**What you will do:** Set down, word for word, only the lines from the start of the records through the line bearing "identifikationsnummer, der trykkes på flasken"; include no pictures.

**Information supplied:**
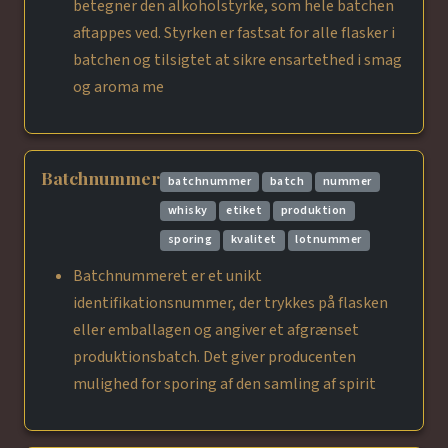
betegner den alkoholstyrke, som hele batchen
aftappes ved. Styrken er fastsat for alle flasker i
batchen og tilsigtet at sikre ensartethed i smag
og aroma me
Batchnummer
batchnummer
batch
nummer
whisky
etiket
produktion
sporing
kvalitet
lotnummer
Batchnummeret er et unikt
identifikationsnummer, der trykkes på flasken
eller emballagen og angiver et afgrænset
produktionsbatch. Det giver producenten
mulighed for sporing af den samling af spirit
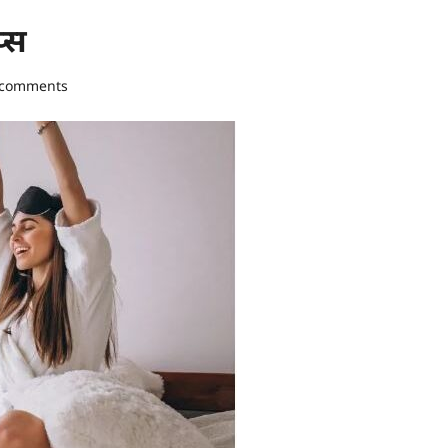
प्स
 comments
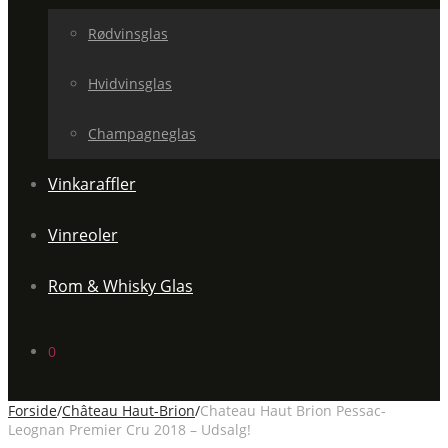
Rødvinsglas
Hvidvinsglas
Champagneglas
Vinkaraffler
Vinreoler
Rom & Whisky Glas
0
Forside
/
Château Haut-Brion
/
Chateau Haut Brion Pessac-
Leognan Premier Cru 2018 – Udsalg!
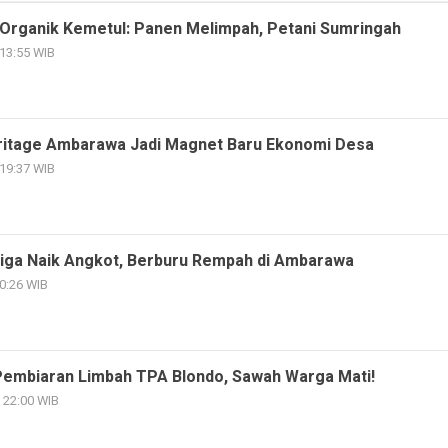
 Organik Kemetul: Panen Melimpah, Petani Sumringah
 13:55 WIB
ritage Ambarawa Jadi Magnet Baru Ekonomi Desa
 19:37 WIB
tiga Naik Angkot, Berburu Rempah di Ambarawa
20:26 WIB
Pembiaran Limbah TPA Blondo, Sawah Warga Mati!
- 22:00 WIB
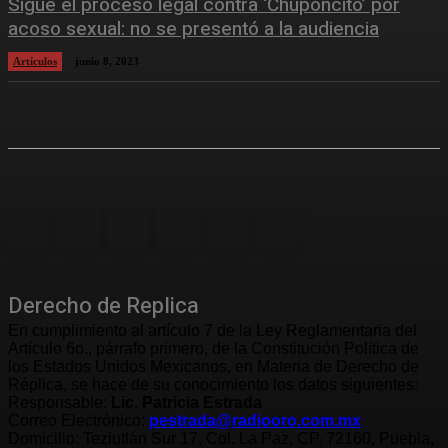
Sigue el proceso legal contra ‘Chuponcito’ por
acoso sexual: no se presentó a la audiencia
Artículos
junio 8, 2023
Derecho de Replica
En cumplimiento al artículo 7 de la Ley Reglamentaria del
Artículo 6o., párrafo primero, de la Constitución Política de
los Estados Unidos Mexicanos, en Materia de Derecho de
Réplica, se hace de su conocimiento los datos siguientes:
Responsable:
Lic. Patricia Estrada
Correo Electrónico:
pestrada@radiooro.com.mx
Domicilio: Teziutlán Sur 17, Col. La Paz, CP. 72160, Puebla,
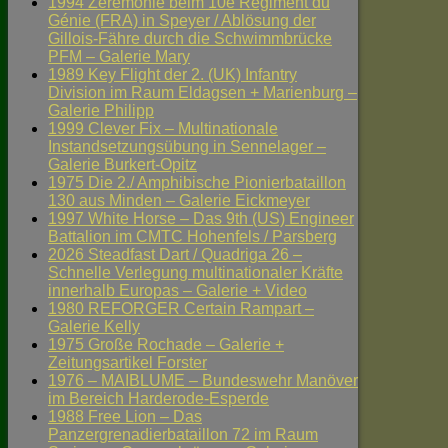
1994 Zeremonie beim 10e Régiment du
Génie (FRA) in Speyer / Ablösung der
Gillois-Fähre durch die Schwimmbrücke
PFM – Galerie Mary
1989 Key Flight der 2. (UK) Infantry
Division im Raum Eldagsen + Marienburg –
Galerie Philipp
1999 Clever Fix – Multinationale
Instandsetzungsübung in Sennelager –
Galerie Burkert-Opitz
1975 Die 2./ Amphibische Pionierbataillon
130 aus Minden – Galerie Eickmeyer
1997 White Horse – Das 9th (US) Engineer
Battalion im CMTC Hohenfels / Parsberg
2026 Steadfast Dart / Quadriga 26 –
Schnelle Verlegung multinationaler Kräfte
innerhalb Europas – Galerie + Video
1980 REFORGER Certain Rampart –
Galerie Kelly
1975 Große Rochade – Galerie +
Zeitungsartikel Forster
1976 – MAIBLUME – Bundeswehr Manöver
im Bereich Harderode-Esperde
1988 Free Lion – Das
Panzergrenadierbataillon 72 im Raum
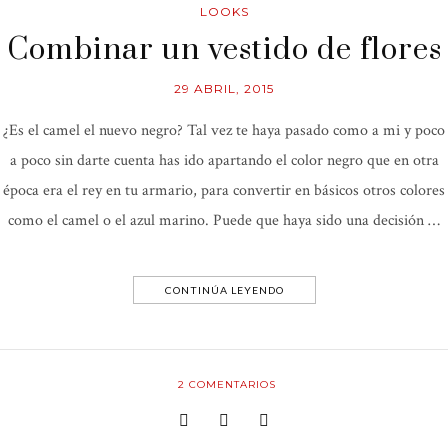
LOOKS
Combinar un vestido de flores
29 ABRIL, 2015
¿Es el camel el nuevo negro? Tal vez te haya pasado como a mi y poco
a poco sin darte cuenta has ido apartando el color negro que en otra
época era el rey en tu armario, para convertir en básicos otros colores
como el camel o el azul marino. Puede que haya sido una decisión …
CONTINÚA LEYENDO
2
COMENTARIOS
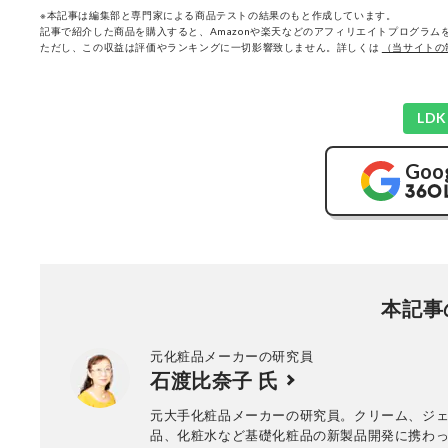
※本記事は編集部と専門家による商品テストの結果のもと作成しています。
記事で紹介した商品を購入すると、Amazonや楽天などのアフィリエイトプログラムを
ただし、この収益は評価やランキングに一切影響致しません。詳しくは
（当サイトの
LD
Goo
本記事
元化粧品メーカーの研究員
石渡比奈子 氏
元大手化粧品メーカーの研究員。クリーム、ジ
品、化粧水など基礎化粧品の新製品開発に携わ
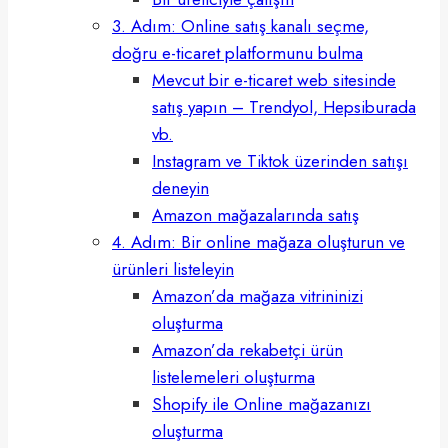
3. Adım: Online satış kanalı seçme,
doğru e-ticaret platformunu bulma
Mevcut bir e-ticaret web sitesinde
satış yapın – Trendyol, Hepsiburada
vb.
Instagram ve Tiktok üzerinden satışı
deneyin
Amazon mağazalarında satış
4. Adım: Bir online mağaza oluşturun ve
ürünleri listeleyin
Amazon’da mağaza vitrininizi
oluşturma
Amazon’da rekabetçi ürün
listelemeleri oluşturma
Shopify ile Online mağazanızı
oluşturma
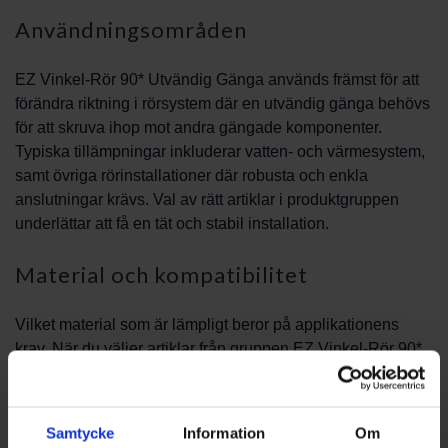
Användningsområden
EZ Vinkel-Rör 90* Utvändig Gänga används främst för att
förändra riktning i rörsystem där en utvändig gänga behövs
för att skruva ihop mot andra gängade komponenter.
Typiska tillämpningar inkluderar vatten- och värmesystem,
samt övriga rörinstallationer där robusta och enkla
anslutningar krävs. Val av rätt artiklar i produktgruppen
underlättar att få en tät och stabil installation.
Material och kompatibilitet
Vilket material som är lämpligt beror på applikationens
krav. När du väljer artiklar från gruppen EZ Vinkel-Rör 90*
Utvändig Gänga är det viktigt att kontrollera
kompatibiliteten med övriga rör och komponenter i
systemet. Om du är osäker på vilken gängtyp eller material
Samtycke
Information
Om
som passar, rådfråga gärna vår tekniska personal.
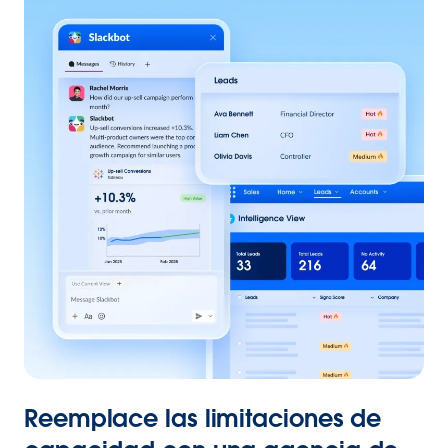
Reemplace las limitaciones de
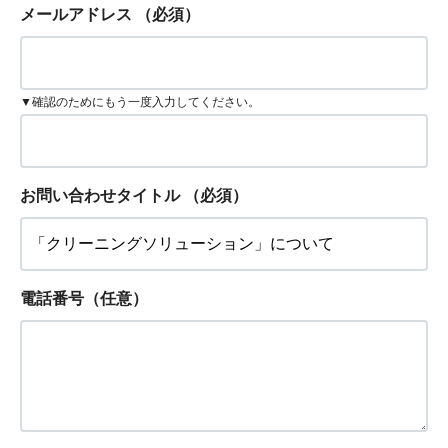
メールアドレス
（必須）
▼確認のためにもう一度入力してください。
お問い合わせタイトル
（必須）
電話番号（任意）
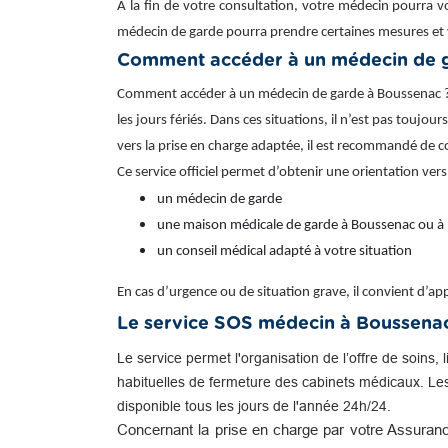
À la fin de votre consultation, votre médecin pourra v
médecin de garde pourra prendre certaines mesures et 
Comment accéder à un médecin de g
Comment accéder à un médecin de garde à Boussenac ? Il
les jours fériés. Dans ces situations, il n’est pas toujo
vers la prise en charge adaptée, il est recommandé de 
Ce service officiel permet d’obtenir une orientation vers
un médecin de garde
une maison médicale de garde à Boussenac ou à
un conseil médical adapté à votre situation
En cas d’urgence ou de situation grave, il convient d’
Le service SOS médecin à Boussena
Le service permet l'organisation de l’offre de soins, 
habituelles de fermeture des cabinets médicaux. Le
disponible tous les jours de l'année 24h/24.
Concernant la prise en charge par votre Assuranc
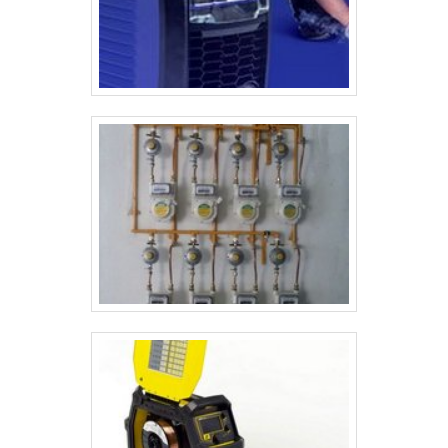
corretivas, com foco na inspeção regular, limpeza, reparo de
vazamentos, substituição de peças danificadas, entre outras
ações. A calibração e os testes de pressão, como o teste
hidrostático, são comuns para garantir que o equipamento esteja
operando de forma segura e eficiente. Conclusão A caldeiraria
industrial desempenha um papel fundamental em muitas áreas
industriais, com sua capacidade de fornecer soluções em
equipamentos de grande porte e complexidade. É uma área que
exige um alto nível de especialização técnica, tanto em termos de
produção quanto de segurança, dado o uso intensivo de pressões
e temperaturas extremas em muitos dos equipamentos fabricados.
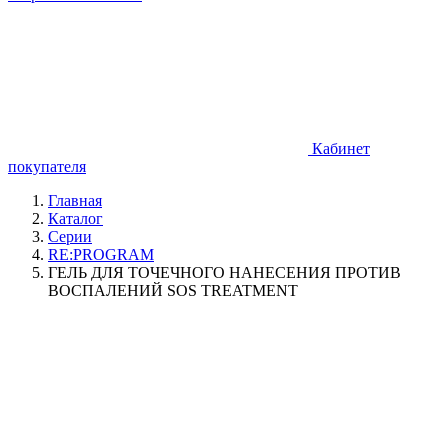
Кабинет
покупателя
Главная
Каталог
Серии
RE:PROGRAM
ГЕЛЬ ДЛЯ ТОЧЕЧНОГО НАНЕСЕНИЯ ПРОТИВ
ВОСПАЛЕНИЙ SOS TREATMENT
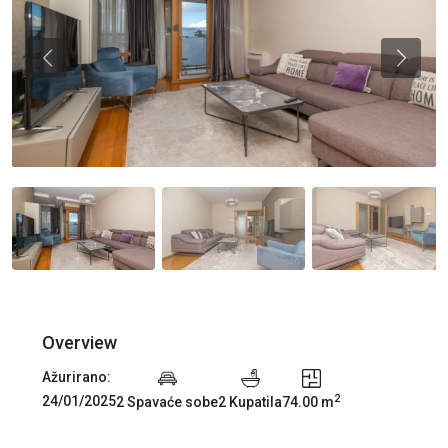
Previous
Previou
Overview
Ažurirano:
2
24/01/2025
2 Spavaće sobe
2 Kupatila
74.00 m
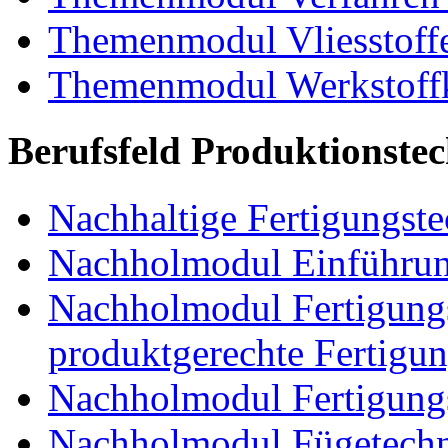
Themenmodul Vliesstoff
Themenmodul Werkstoffk
Berufsfeld Produktionste
Nachhaltige Fertigungst
Nachholmodul Einführung
Nachholmodul Fertigungs
produktgerechte Fertigu
Nachholmodul Fertigungs
Nachholmodul Fügetechni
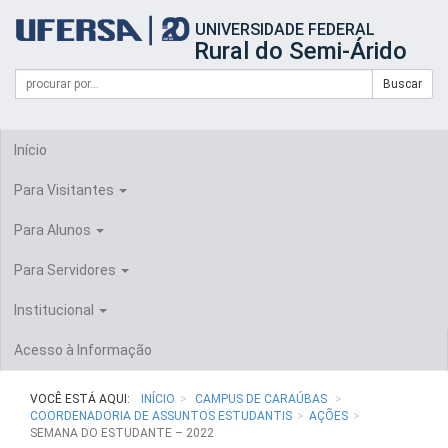
Início
UNIVERSIDADE FEDERAL
do
Rural do Semi-Árido
cabeçalho
do
Campo
Formulário
Buscar
portal
de
da
de
busca
UFERSA
Busca
Início
Para Visitantes
Para Alunos
Para Servidores
Institucional
Acesso à Informação
VOCÊ ESTÁ AQUI:
INÍCIO
CAMPUS DE CARAÚBAS
COORDENADORIA DE ASSUNTOS ESTUDANTIS
AÇÕES
SEMANA DO ESTUDANTE – 2022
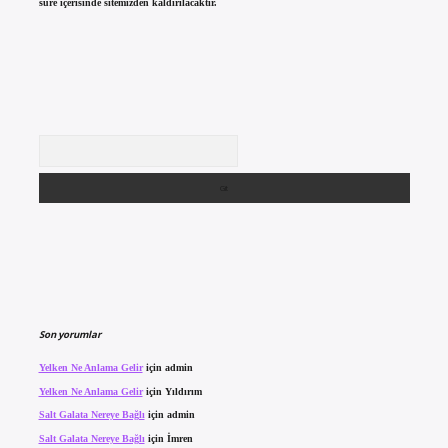
süre içerisinde sitemizden kaldırılacaktır.
Arama
Son yorumlar
Yelken Ne Anlama Gelir
için
admin
Yelken Ne Anlama Gelir
için
Yıldırım
Salt Galata Nereye Bağlı
için
admin
Salt Galata Nereye Bağlı
için
İmren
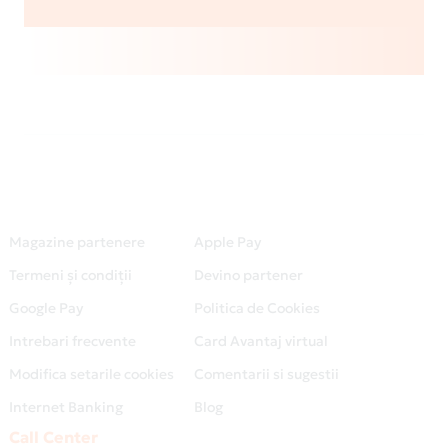
Magazine partenere
Apple Pay
Termeni și condiții
Devino partener
Google Pay
Politica de Cookies
Intrebari frecvente
Card Avantaj virtual
Modifica setarile cookies
Comentarii si sugestii
Internet Banking
Blog
Call Center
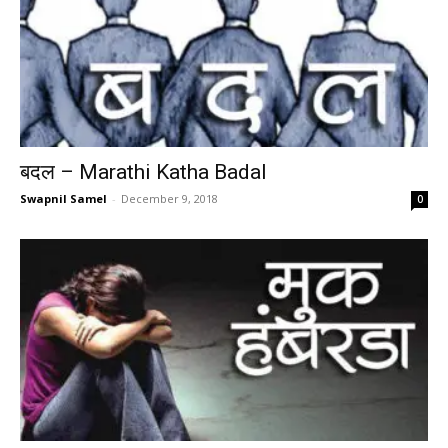
बदल – Marathi Katha Badal
Swapnil Samel
-
December 9, 2018
0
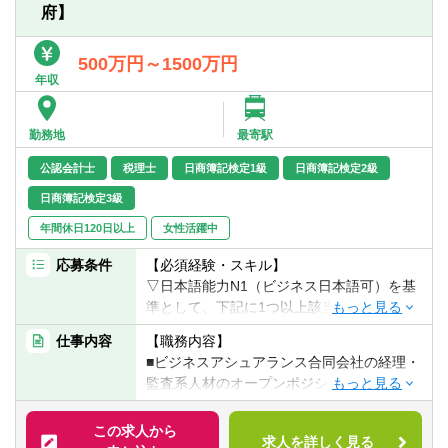
府】
望の部門がある場合はそちらを優先的にご
応募ください。
選考を希望されるポジションが複数ある場
500万円～1500万円
合はメモ欄に選考を優先 信頼性の上、希望
年収
される部門名を記載願います。
勤務地
最寄駅
例）第一希望：CTSS第 二希望：Tech
Center 第三希望：CTS Auto
公認会計士
税理士
日商簿記検定1級
日商簿記検定2級
また、面接以降の同時選考は不可となりま
日商簿記検定3級
すのでご留意ください。
ご希望に添いかねる場合がございますこと
年間休日120日以上
女性活躍中
をご了承ください。
応募条件
【必須経験・スキル】
▽日本語能力N1（ビジネス日本語可）を基
準として、下記に1つ以上該当する方（経験
は2年以上）
仕事内容
【職務内容】
■簿記3級以上の取得
■ビジネスアシュアランス合同会社の経理・
■経理経験
監査系人材のオープンポジションとなりま
■会計知識
す。
■上場企業での決算業務経験
この求人から
■税務申告経験3年以上
求人を詳しく見る
対象部門：CTSF/CTS TCC/CTSG/TSI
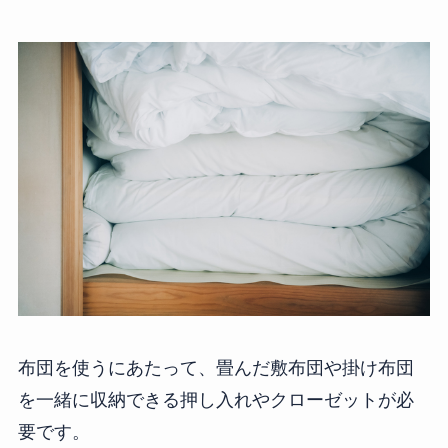
布団を使うにあたって、畳んだ敷布団や掛け布団
を一緒に収納できる押し入れやクローゼットが必
要です。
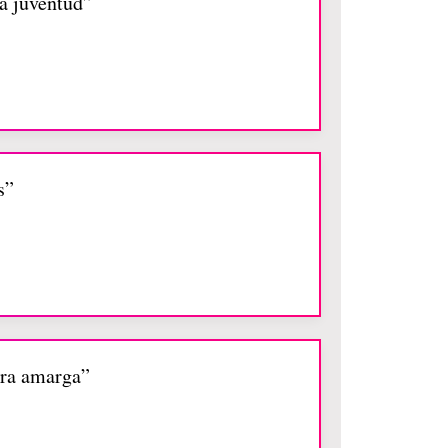
a juventud”
s”
bra amarga”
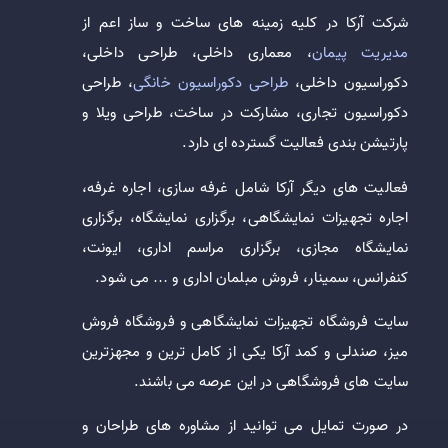
شرکت آرکا در کلیه زمینه های ساخت و ساز اعم از
مدیریت پیمان
، معماری داخلی، طراحی داخلی،
دکوراسیون داخلی،
طراحی دکوراسیون خانگی
، طراحی
دکوراسیون تجاری، مشارکت در ساخت، طراحی ویلا و
پارتیشن بندی فعالیت گسترده ای دارد.
فعالیت های دیگر آرکا شامل غرفه سازی، اجاره غرفه،
اجاره تجهیزات نمایشگاهی، برگزاری نمایشگاه، برگزاری
نمایشگاه مجازی، برگزاری مراسم اداری، ایونت،
کنفرانس، سمینار، فروش مبلمان اداری و … می شود.
سایت فروشگاه تجهیزات نمایشگاهی و فروشگاه فروش
میز، صندلی و کمد آرکا یکی از کامل ترین و مجهزترین
سایت های فروشگاهی در این عرصه می باشند.
در صورت تمایل می توانید از مشاوره های طراحان و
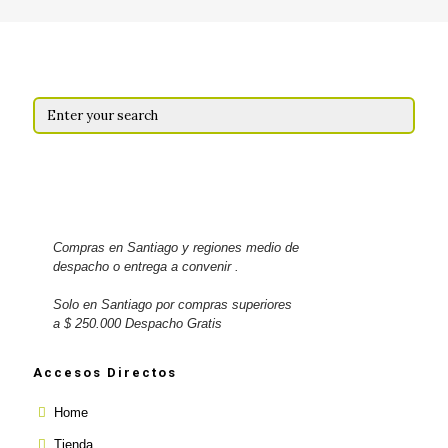
Compras en Santiago y regiones medio de
despacho o entrega a convenir .
Solo en Santiago por compras superiores
a $ 250.000 Despacho Gratis
Accesos Directos
Home
Tienda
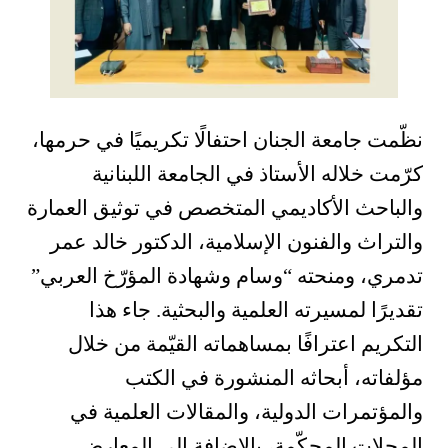
نظّمت جامعة الجنان احتفالًا تكريميًا في حرمها،
كرّمت خلاله الأستاذ في الجامعة اللبنانية
والباحث الأكاديمي المتخصص في توثيق العمارة
والتراث والفنون الإسلامية، الدكتور خالد عمر
تدمري، ومنحته “وسام وشهادة المؤرّخ العربي”
تقديرًا لمسيرته العلمية والبحثية. جاء هذا
التكريم اعترافًا بمساهماته القيّمة من خلال
مؤلفاته، أبحاثه المنشورة في الكتب
والمؤتمرات الدولية، والمقالات العلمية في
المجلات المحكّمة، بالإضافة إلى المعارض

**Answer space:**
betegner den alkoholstyrke, som hele batchen
aftappes ved. Styrken er fastsat for alle flasker i
batchen og tilsigtet at sikre ensartethed i smag
og aroma me
Batchnummer
batchnummer
batch
nummer
whisky
etiket
produktion
sporing
kvalitet
lotnummer
Batchnummeret er et unikt
identifikationsnummer, der trykkes på flasken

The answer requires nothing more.